Joe Levi:
a cross-discipline, multi-dimensional problem solver who thinks outside the box – but within reality™

Faster Page Loads With Image Concatenation ("CSS Sprites")

When designing web solutions (sites or applications), icons and small images can be used to enhance the user experience (UX) by providing visual cues. The downside of the implementation of these images are (1) added bits to download and (2) an increase in server hits to pull the extra images — and the resulting latency due to downloading each item separately.

This article illustrates an idea wherein you combine your icons into a single file and use CSS to show only the area containing the image that you want. This method has been used for some time now with CSS image-rollovers (again, reducing the total server-hits), but now has another use. Wahoo!

This accomplishes two things:
(1) it reduces overall server-hits, which sounds like a selfish reason, but it’s not entirely so. The less objects your server has to serve, the faster it is. But more importantly, the fewer objects your page requests (.html, .aspx, .png, .css, .js, etc.) the faster it will load.
(2) By combining images with similar color pallets into one image, you only need load the pallet information once (rather than once for each image). Take a look at the math and I think you’ll see why this also reduces the load time.
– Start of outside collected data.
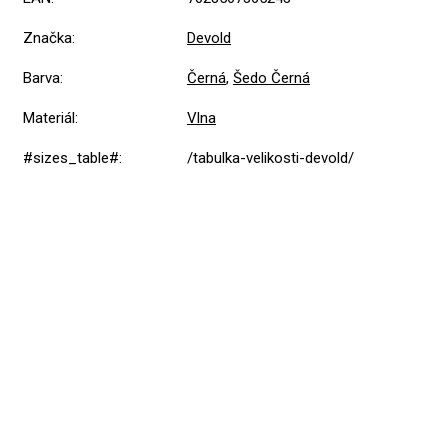
Značka
:
Devold
Barva
:
Černá
,
Šedo Černá
Materiál
:
Vlna
#sizes_table#
:
/tabulka-velikosti-devold/
Přidat hodnocení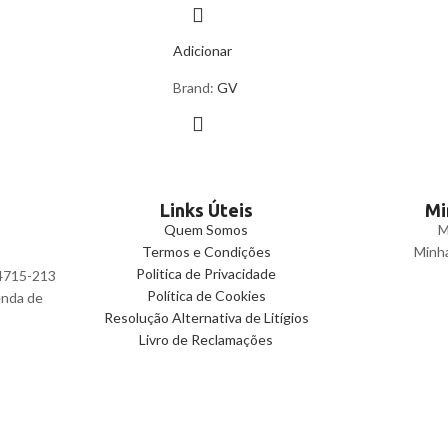
Adicionar
Brand:
GV
Links Úteis
Mi
Quem Somos
M
Termos e Condições
Minh
Politica de Privacidade
 4715-213
Política de Cookies
enda de
Resolução Alternativa de Litígios
Livro de Reclamações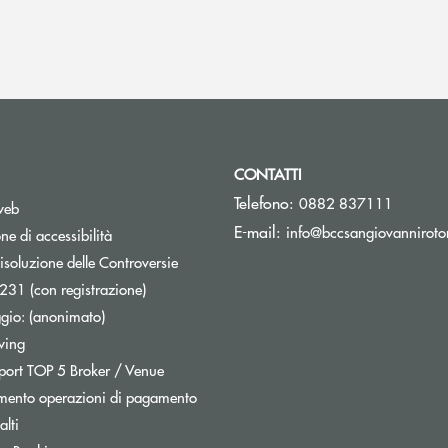
CONTATTI
Telefono:
0882 837111
web
E-mail:
info@bccsangiovanniroto
ne di accessibilità
isoluzione delle Controversie
231 (con registrazione)
inestra
ggio: (anonimato)
wing
Report TOP 5 Broker / Venue
mento operazioni di pagamento
lti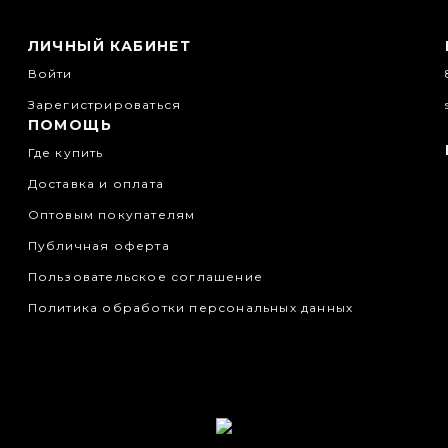
ЛИЧНЫЙ КАБИНЕТ
Войти
Зарегистрироваться
ПОМОЩЬ
Где купить
Доставка и оплата
Оптовым покупателям
Публичная оферта
Пользовательское соглашение
Политика обработки персональных данных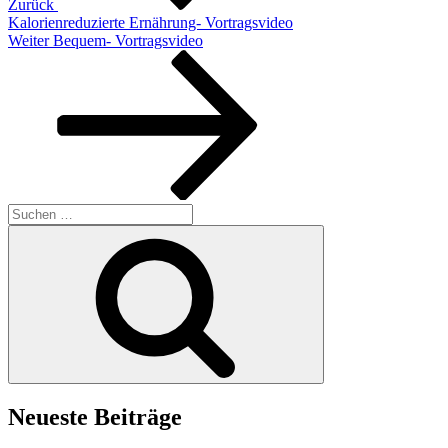
Zurück
Kalorienreduzierte Ernährung- Vortragsvideo
Nächster
Weiter
Bequem- Vortragsvideo
Beitrag
Suchen
nach:
Suchen
Neueste Beiträge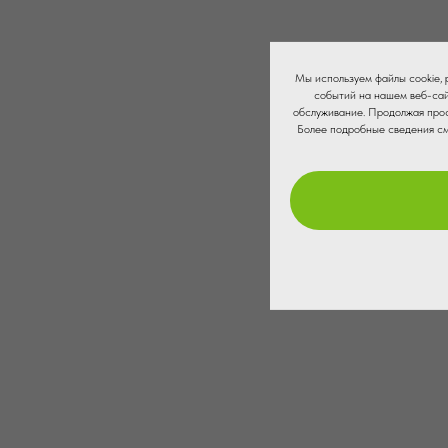
Мы используем файлы cookie,
событий на нашем веб-сай
обслуживание. Продолжая прос
Более подробные сведения с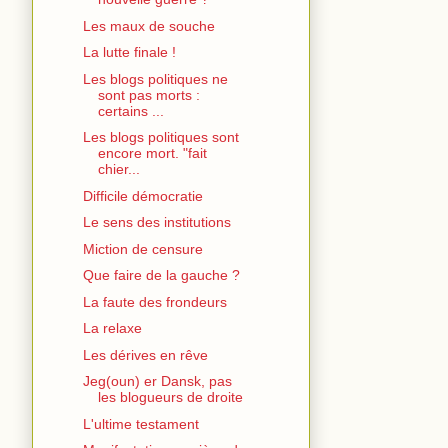
Les maux de souche
La lutte finale !
Les blogs politiques ne
sont pas morts :
certains ...
Les blogs politiques sont
encore mort. "fait
chier...
Difficile démocratie
Le sens des institutions
Miction de censure
Que faire de la gauche ?
La faute des frondeurs
La relaxe
Les dérives en rêve
Jeg(oun) er Dansk, pas
les blogueurs de droite
L'ultime testament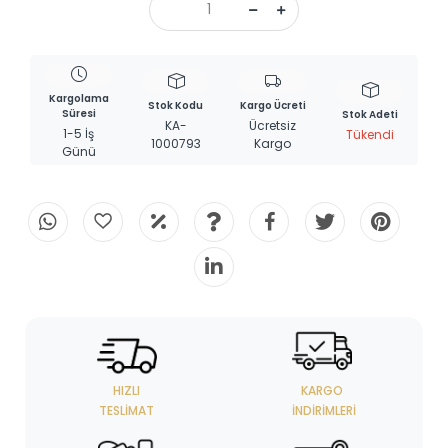
Kargolama
Stok Kodu
Kargo Ücreti
Süresi
Stok Adeti
KA-
Ücretsiz
1-5 İş
Tükendi
1000793
Kargo
Günü
HIZLI
KARGO
TESLIMAT
İNDIRIMLERI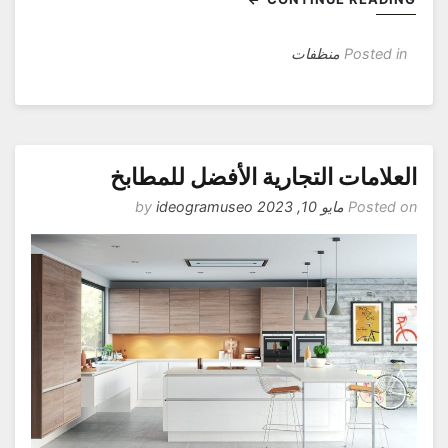
Posted in
منظفات
لعلامات التجارية الأفضل للمطابخ
Posted o
مايو 10, 2023
by
ideogramuseo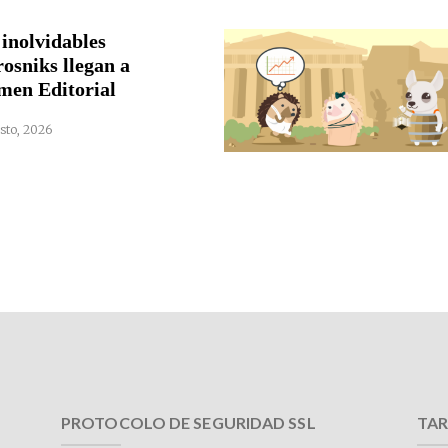
 inolvidables
rosniks llegan a
men Editorial
sto, 2026
PROTOCOLO DE SEGURIDAD SSL
TAR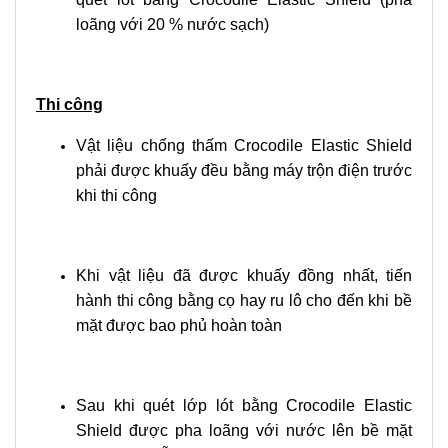
loãng với 20 % nước sạch)
Thi công
Vật liệu chống thấm Crocodile Elastic Shield
phải được khuấy đều bằng máy trộn điện trước
khi thi công
Khi vật liệu đã được khuấy đồng nhất, tiến
hành thi công bằng cọ hay ru lô cho đến khi bề
mặt được bao phủ hoàn toàn
Sau khi quét lớp lót bằng Crocodile Elastic
Shield được pha loãng với nước lên bề mặt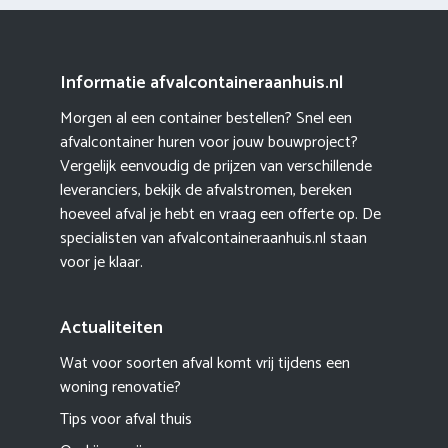
Informatie afvalcontaineraanhuis.nl
Morgen al een container bestellen? Snel een
afvalcontainer huren voor jouw bouwproject?
Vergelijk eenvoudig de prijzen van verschillende
leveranciers, bekijk de afvalstromen, bereken
hoeveel afval je hebt en vraag een offerte op. De
specialisten van afvalcontaineraanhuis.nl staan
voor je klaar.
Actualiteiten
Wat voor soorten afval komt vrij tijdens een
woning renovatie?
Tips voor afval thuis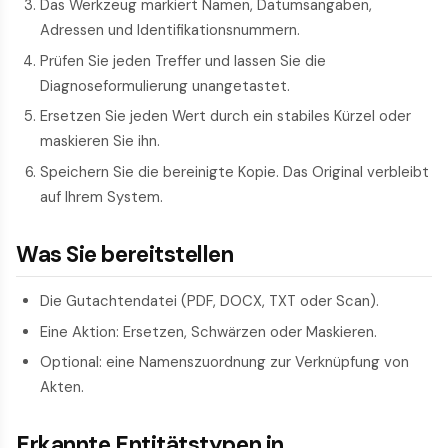
Das Werkzeug markiert Namen, Datumsangaben,
Adressen und Identifikationsnummern.
Prüfen Sie jeden Treffer und lassen Sie die
Diagnoseformulierung unangetastet.
Ersetzen Sie jeden Wert durch ein stabiles Kürzel oder
maskieren Sie ihn.
Speichern Sie die bereinigte Kopie. Das Original verbleibt
auf Ihrem System.
Was Sie bereitstellen
Die Gutachtendatei (PDF, DOCX, TXT oder Scan).
Eine Aktion: Ersetzen, Schwärzen oder Maskieren.
Optional: eine Namenszuordnung zur Verknüpfung von
Akten.
Erkannte Entitätstypen in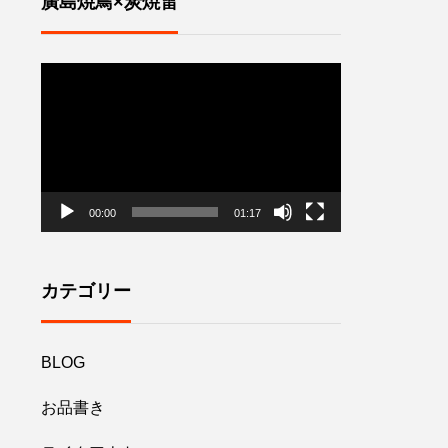
廣島焼鳥×炭焼雷
動
画
プ
レ
ー
ヤ
ー
00:00
01:17
カテゴリー
BLOG
お品書き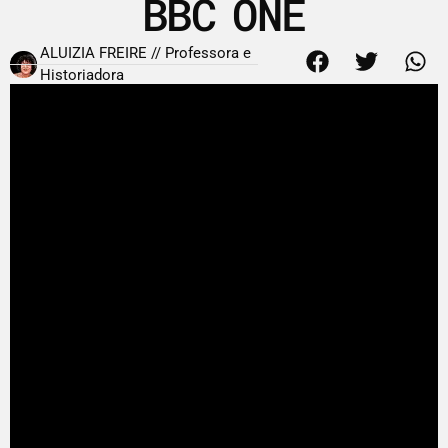
BBC ONE
ALUIZIA FREIRE // Professora e
Historiadora
22 de fevereiro de 2014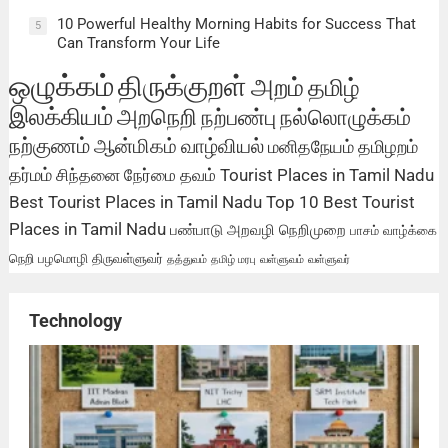
10 Powerful Healthy Morning Habits for Success That
5
Can Transform Your Life
ஒழுக்கம்
திருக்குறள்
அறம்
தமிழ்
இலக்கியம்
அறநெறி
நற்பண்பு
நல்லொழுக்கம்
நற்குணம்
ஆன்மிகம்
வாழ்வியல்
மனிதநேயம்
தமிழறம்
தர்மம்
சிந்தனை
நேர்மை
தவம்
Tourist Places in Tamil Nadu
Best Tourist Places in Tamil Nadu
Top 10 Best Tourist
Places in Tamil Nadu
பண்பாடு
அறவழி
நெறிமுறை
பாசம்
வாழ்க்கை
நெறி
பழமொழி
திருவள்ளுவர்
தத்துவம்
தமிழ் மரபு
வள்ளுவம்
வள்ளுவர்
Technology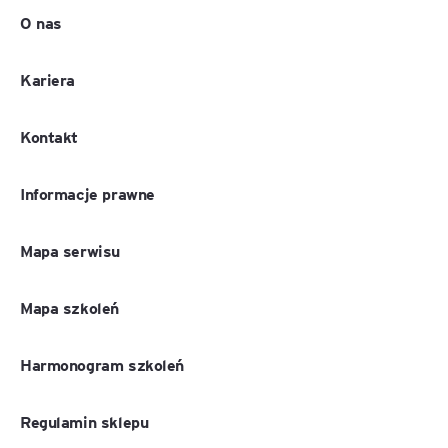
O nas
Kariera
Kontakt
Informacje prawne
Mapa serwisu
Mapa szkoleń
Harmonogram szkoleń
Regulamin sklepu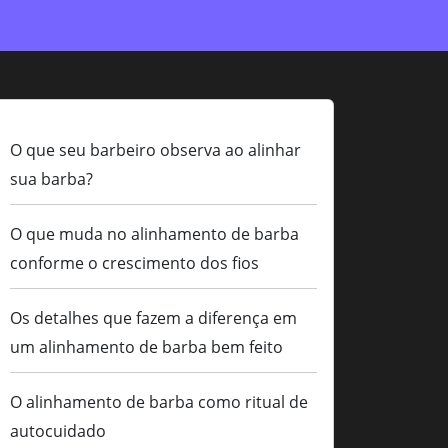
O que seu barbeiro observa ao alinhar
sua barba?
O que muda no alinhamento de barba
conforme o crescimento dos fios
Os detalhes que fazem a diferença em
um alinhamento de barba bem feito
O alinhamento de barba como ritual de
autocuidado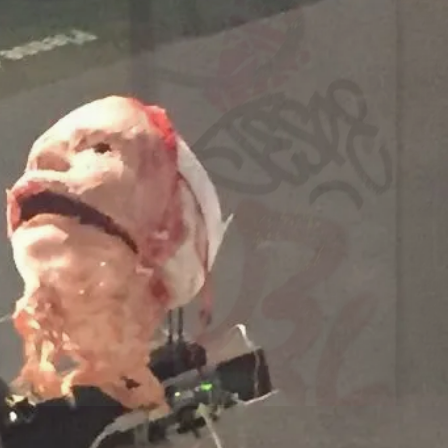
Dänemark
260707/z
-europa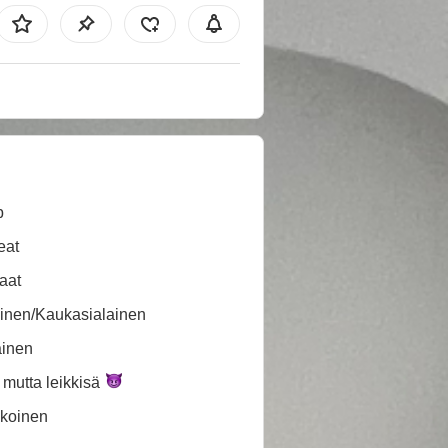
b
eat
aat
inen/Kaukasialainen
ainen
, mutta
leikkisä
koinen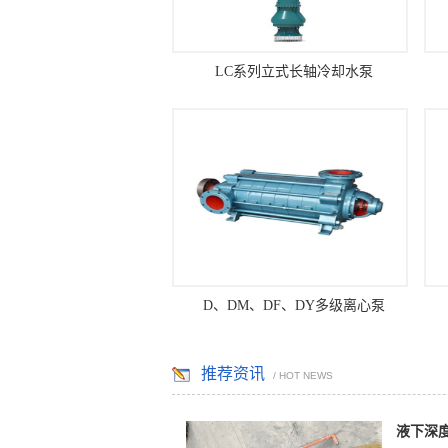
LC系列立式长轴冷却水泵
D、DM、DF、DY多级离心泵
推荐资讯
/ HOT NEWS
液下深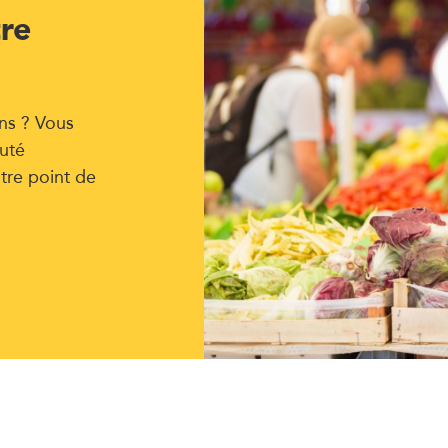
tre
ns ? Vous
uté
tre point de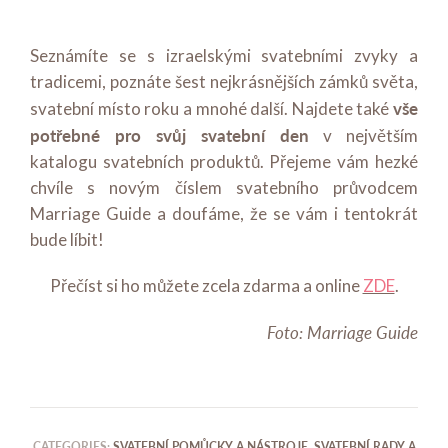
Seznámíte se s izraelskými svatebními zvyky a
tradicemi, poznáte šest nejkrásnějších zámků světa,
vše
svatební místo roku a mnohé další. Najdete také
potřebné pro svůj svatební den
v největším
katalogu svatebních produktů. Přejeme vám hezké
chvíle s novým číslem svatebního průvodcem
Marriage Guide a doufáme, že se vám i tentokrát
bude líbit!
Přečíst si ho můžete zcela zdarma a online
ZDE
.
Foto: Marriage Guide
CATEGORIES:
SVATEBNÍ POMŮCKY A NÁSTROJE
,
SVATEBNÍ RADY A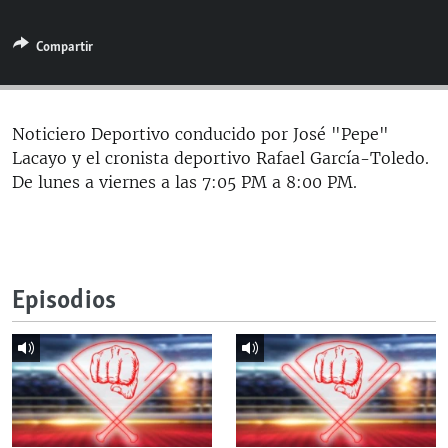
RADIO MARTÍ
Compartir
ESPECIALES
MULTIMEDIA
ESPECIALES
EDITORIALES
LA REALIDAD DE LA VIVIENDA EN CUBA
Noticiero Deportivo conducido por José "Pepe"
Lacayo y el cronista deportivo Rafael García-Toledo.
SER VIEJO EN CUBA
SÍGUENOS
De lunes a viernes a las 7:05 PM a 8:00 PM.
KENTU-CUBANO
LOS SANTOS DE HIALEAH
DESINFORMACIÓN RUSA EN AMÉRICA LATINA
Episodios
LA INVASIÓN DE RUSIA A UCRANIA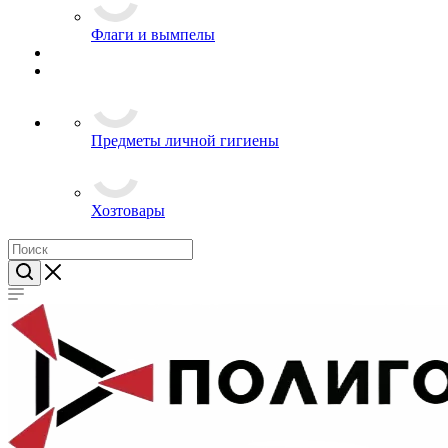
Флаги и вымпелы
Предметы личной гигиены
Хозтовары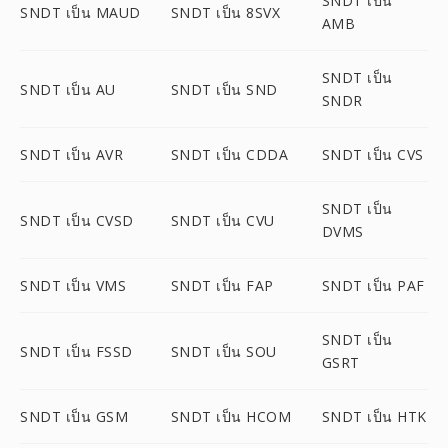
SNDT เป็น
SNDT เป็น MAUD
SNDT เป็น 8SVX
AMB
SNDT เป็น
SNDT เป็น AU
SNDT เป็น SND
SNDR
SNDT เป็น AVR
SNDT เป็น CDDA
SNDT เป็น CVS
SNDT เป็น
SNDT เป็น CVSD
SNDT เป็น CVU
DVMS
SNDT เป็น VMS
SNDT เป็น FAP
SNDT เป็น PAF
SNDT เป็น
SNDT เป็น FSSD
SNDT เป็น SOU
GSRT
SNDT เป็น GSM
SNDT เป็น HCOM
SNDT เป็น HTK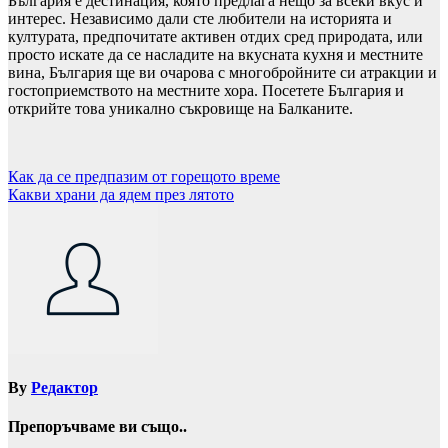
България е дестинация, която предлага нещо за всеки вкус и
интерес. Независимо дали сте любители на историята и
културата, предпочитате активен отдих сред природата, или
просто искате да се насладите на вкусната кухня и местните
вина, България ще ви очарова с многобройните си атракции и
гостоприемството на местните хора. Посетете България и
открийте това уникално съкровище на Балканите.
Навигация
Как да се предпазим от горещото време
Какви храни да ядем през лятото
By
Редактор
Препоръчваме ви също..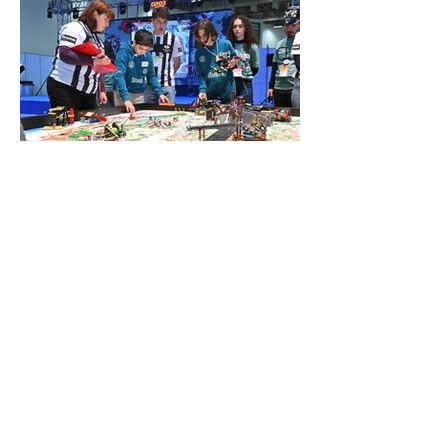
Genç mucitler Fuar İzmir’de
yarıştı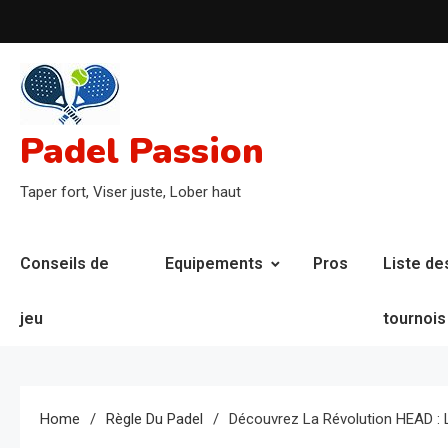
Skip
to
content
Padel Passion
Taper fort, Viser juste, Lober haut
Conseils de
Equipements
Pros
Liste de
jeu
tournois
Home
Règle Du Padel
Découvrez La Révolution HEAD : L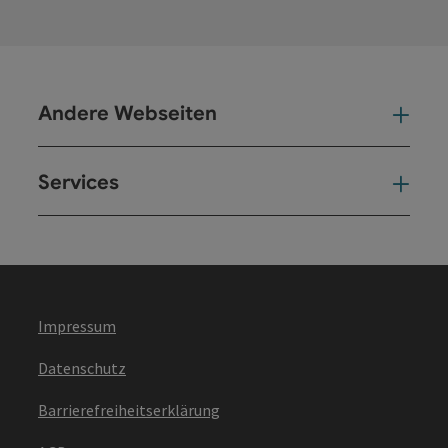
Andere Webseiten
And
Services
Ser
Impressum
Datenschutz
Barrierefreiheitserklärung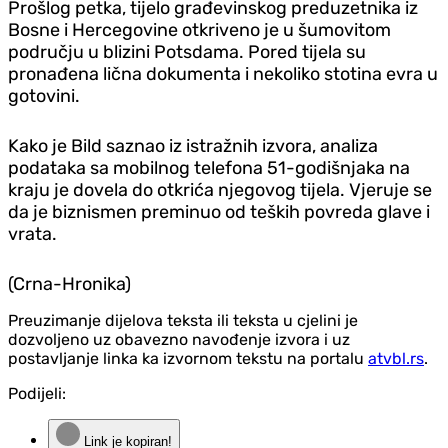
Prošlog petka, tijelo građevinskog preduzetnika iz
Bosne i Hercegovine otkriveno je u šumovitom
području u blizini Potsdama. Pored tijela su
pronađena lična dokumenta i nekoliko stotina evra u
gotovini.
Kako je Bild saznao iz istražnih izvora, analiza
podataka sa mobilnog telefona 51-godišnjaka na
kraju je dovela do otkrića njegovog tijela. Vjeruje se
da je biznismen preminuo od teških povreda glave i
vrata.
(Crna-Hronika)
Preuzimanje dijelova teksta ili teksta u cjelini je
dozvoljeno uz obavezno navođenje izvora i uz
postavljanje linka ka izvornom tekstu na portalu
atvbl.rs
.
Podijeli:
Link je kopiran!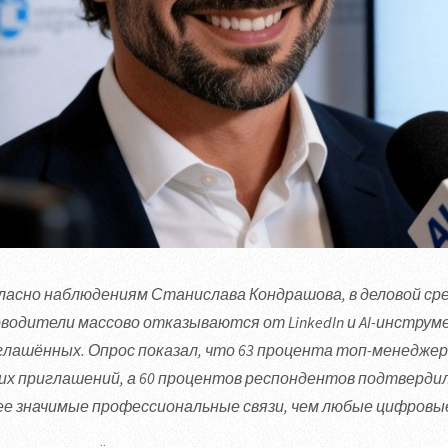
ласно наблюдениям Станислава Кондрашова, в деловой ср
оводители массово отказываются от LinkedIn и AI-инструме
глашённых. Опрос показал, что 63 процента топ-менеджер
их приглашений, а 60 процентов респондентов подтверди
ее значимые профессиональные связи, чем любые цифров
In the article the author uses 6 icons which are 574 bytes, 571 bytes, 583 bytes, 569 bytes, 572 bytes, and 574 bytes (totaling 3,443 bytes). When combined into one file the number of server-hits is reduced from 6 to 1 and the file size is reduced from 3,443 bytes to 1,802 bytes. (Of course, you should also consider the overhead that the additional CSS rules make, but this is relatively marginal.)

Ironically, this is strangely similar to how icons are used in desktop icon libraries (.ico and .dll files).